Когда из-за занавески совершенно неожиданно, как паяц из коробочки, появился священник, она страшно перепугалась, поняв, что все это время сидела почти вплотную к исповедальне, и священник может заподозрить, что она подслушивала. Охваченная стыдом, она потупила взгляд, но священник молча прошел мимо нее.
Сердце ее тревожно билось. „Пора уходить“, — подумала она. Нагнувшись, она стала надевать туфли, но ноги распухли и не входили в них. От отчаяния она чуть не заплакала.
— Не могу ли я помочь? — Подняв глаза, она увидела вернувшегося и стоявшего рядом с ней священника.
— Я не думала, что это — исповедальня, — испуганно забормотала она. — Не могу никак надеть свои туфли. Я очень сожалею. Я не подслушивала. Ноги распухли и никак…
— Не спешите, — сказал священник, садясь рядом с ней. — Нет никакой нужды торопиться.
— Кроме того, я съела здесь бутерброд. Я очень сожалею об этом.
— Вы съели здесь, говорите, бутерброд?
— И я засмеялась, когда тот противный мужчина набросился на своего ребенка за то, что он ковырял в носу в тот момент, когда зазвенел колокольчик.
— Да, это было „Вознесение Даров“, ммм…
— Проклятые туфли! Мне надо идти. Значит, вы тоже заметили.
— Посидите немного тихонько.
— Я уже посидела тихонько. Я здесь уже несколько часов. Я здесь спала.

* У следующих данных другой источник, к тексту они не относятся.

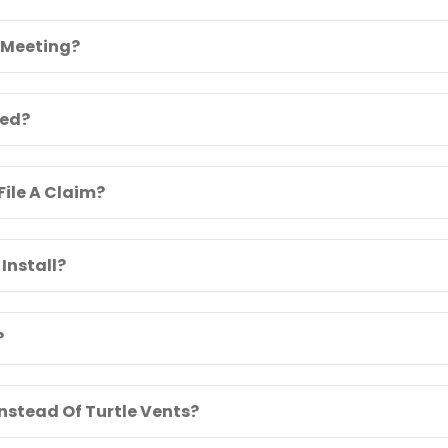
 Meeting?
ied?
File A Claim?
Install?
?
Instead Of Turtle Vents?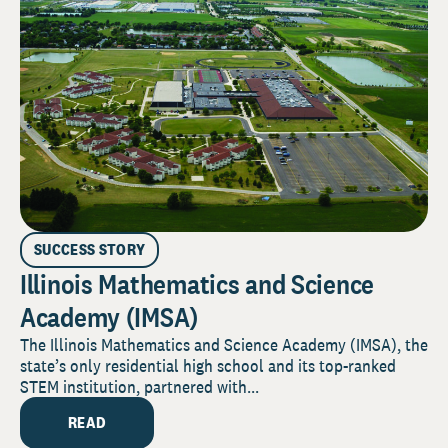
SUCCESS STORY
Illinois Mathematics and Science
Academy (IMSA)
The Illinois Mathematics and Science Academy (IMSA), the
state’s only residential high school and its top-ranked
STEM institution, partnered with...
READ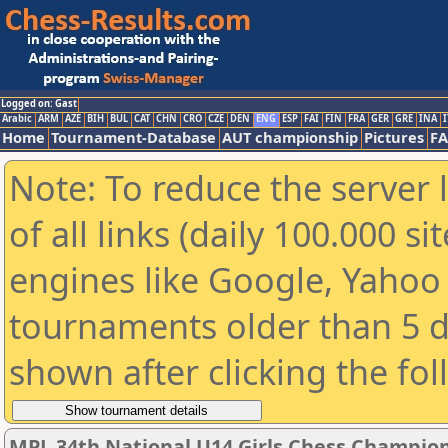
Logged on: Gast
Arabic
ARM
AZE
BIH
BUL
CAT
CHN
CRO
CZE
DEN
ENG
ESP
FAI
FIN
FRA
GER
GRE
INA
I
Home
Tournament-Database
AUT championship
Pictures
F
Note: To reduce the server 
of all links (daily 100.000 s
engines like Google, Yahoo a
tournaments older than 5 d
shown after clicking the fo
MPL 34th National U14 Girls Chess Champio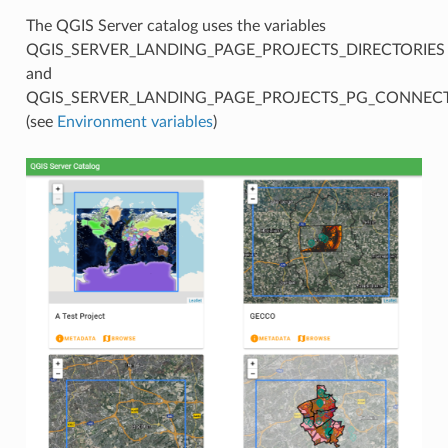
The QGIS Server catalog uses the variables
QGIS_SERVER_LANDING_PAGE_PROJECTS_DIRECTORIES
and
QGIS_SERVER_LANDING_PAGE_PROJECTS_PG_CONNEC
(see
Environment variables
)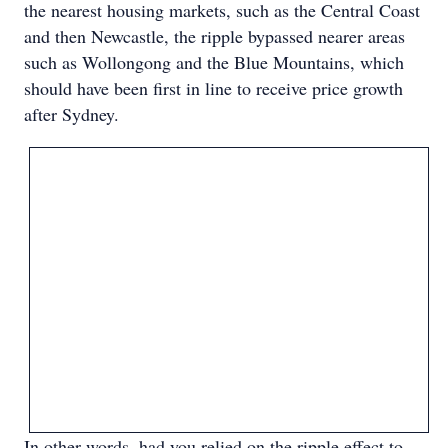
the nearest housing markets, such as the Central Coast
and then Newcastle, the ripple bypassed nearer areas
such as Wollongong and the Blue Mountains, which
should have been first in line to receive price growth
after Sydney.
In other words, had you relied on the ripple effect to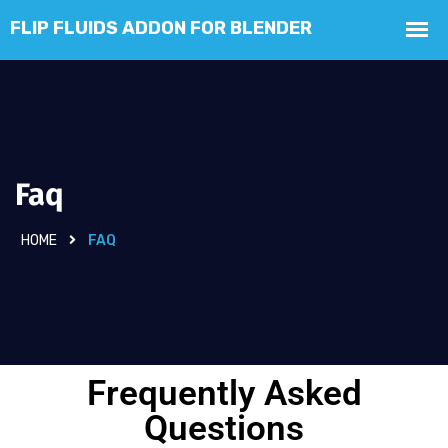
Faq
HOME
FAQ
Frequently Asked
Questions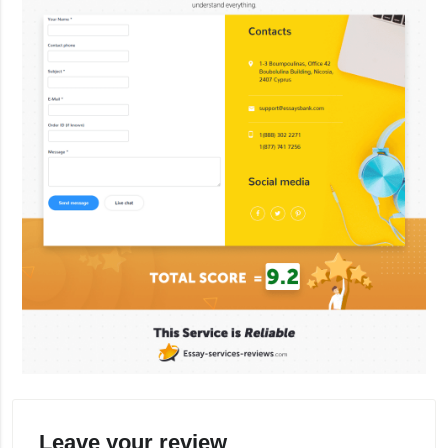
Leave your review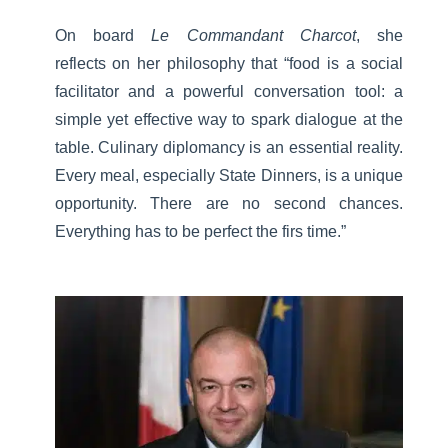
On board
Le Commandant Charcot
, she
reflects on her philosophy that “food is a social
facilitator and a powerful conversation tool: a
simple yet effective way to spark dialogue at the
table. Culinary diplomancy is an essential reality.
Every meal, especially State Dinners, is a unique
opportunity. There are no second chances.
Everything has to be perfect the firs time.”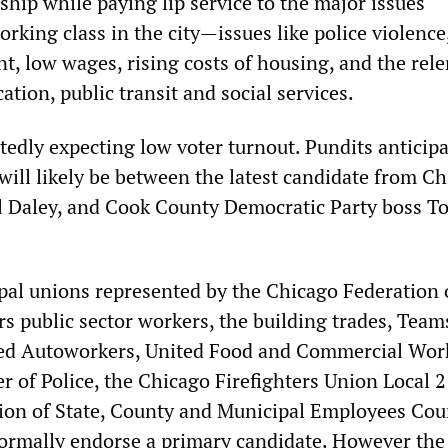
ship while paying lip service to the major issues
rking class in the city—issues like police violence,
, low wages, rising costs of housing, and the rele
cation, public transit and social services.
rtedly expecting low voter turnout. Pundits anticipa
 will likely be between the latest candidate from Ch
ll Daley, and Cook County Democratic Party boss T
al unions represented by the Chicago Federation 
s public sector workers, the building trades, Team
ed Autoworkers, United Food and Commercial Wor
r of Police, the Chicago Firefighters Union Local 2
on of State, County and Municipal Employees Cou
formally endorse a primary candidate. However th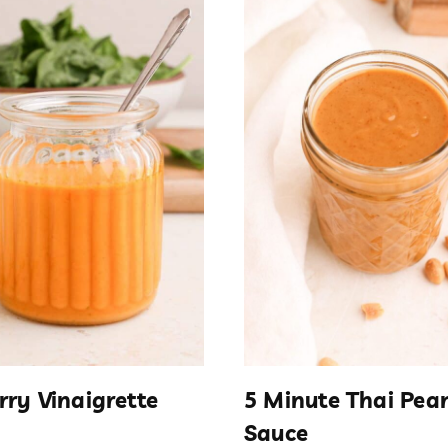
rry Vinaigrette
5 Minute Thai Pea
Sauce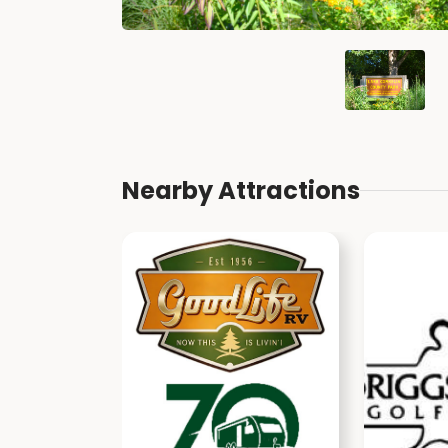
Nearby Attractions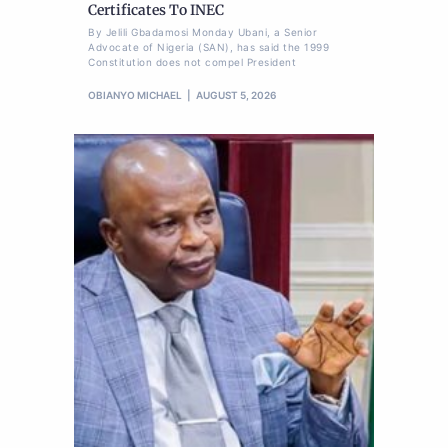
Certificates To INEC
By Jelili Gbadamosi Monday Ubani, a Senior
Advocate of Nigeria (SAN), has said the 1999
Constitution does not compel President
OBIANYO MICHAEL
AUGUST 5, 2026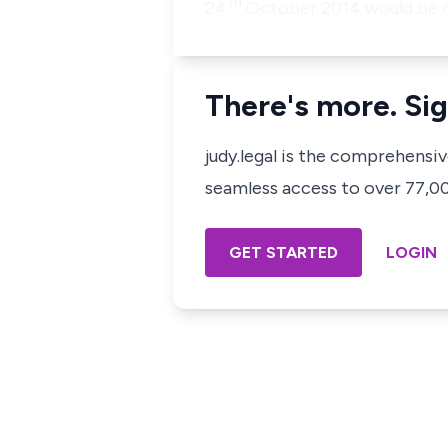
th
24
October 2014 would be 
There's more. Sig
judy.legal is the comprehensi
seamless access to over 77,000
GET STARTED
LOGIN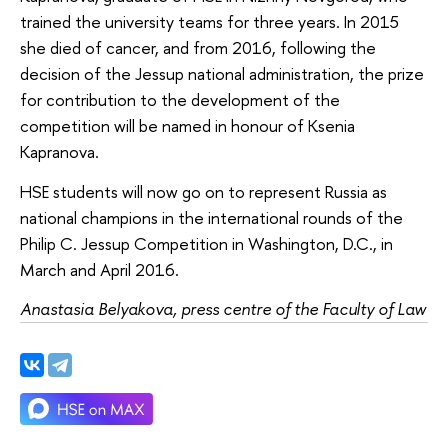
trained the university teams for three years. In 2015
she died of cancer, and from 2016, following the
decision of the Jessup national administration, the prize
for contribution to the development of the
competition will be named in honour of Ksenia
Kapranova.
HSE students will now go on to represent Russia as
national champions in the international rounds of the
Philip C. Jessup Competition in Washington, D.C., in
March and April 2016.
Anastasia Belyakova, press centre of the Faculty of Law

— В этом нет ничего плохого.
— Как это нет? Мне нужно работать, платить по счетам, взять себя в руки, собраться.
— У меня такое впечатление, — сказал священник, — что вы уже слишком долго держите себя в руках, слишком собраны.
— Мне теперь не для кого это делать, — тихо сказала Джулия. — Я осталась совершенно одна. Жиля лишили водительских прав, а он все-таки взял машину, и они с Кристи поехали. Оба они погибли. Я не ожидала, что это так опасно. — Голос ее нервно завибрировал. — Ребенок имеет полное право видеться со своим отцом. Неужели вы не понимаете? В этом моя вина. Если бы я была благоразумна и думала о возможных последствиях, Кристи был бы сегодня жив!
Священник молчал.
— Я не более собрана, — продолжала Джулия, — чем „собраны“ мои ноги и мои туфли.
Священник молча слушал.
— Но не думайте, — сказала Джулия, которая, начав говорить, не могла уже остановиться, — что мне жаль погибшего Жиля. Наоборот, я очень даже рада, что он погиб. Он был эгоистичным, жестоким и грубым, и он был скверным отцом. Я уже с ним в это время разводилась. Мне было страшно видеть его пьяным и неприятно — трезвым. От него всегда воняло, мне было очень трудно его переносить, и однажды я не вытерпела, ударила его и сломала ему нос. Я не жалею об этом, а горжусь собой. Обычно я дрожала от страха и выставляла перед собой Кристи, загораживаясь им как щитом. Я знала, видите ли, что хоть он и был дерьмом, но не настолько, чтобы ударить ребенка. О Господи! — воскликнула она, — зачем я все это вам говорю? Вам же до этого нет никакого дела. У меня нет веры. Моя вера в Бога недостаточно тверда, да к тому же я и не католичка. Ведь это же — католический храм, не так ли?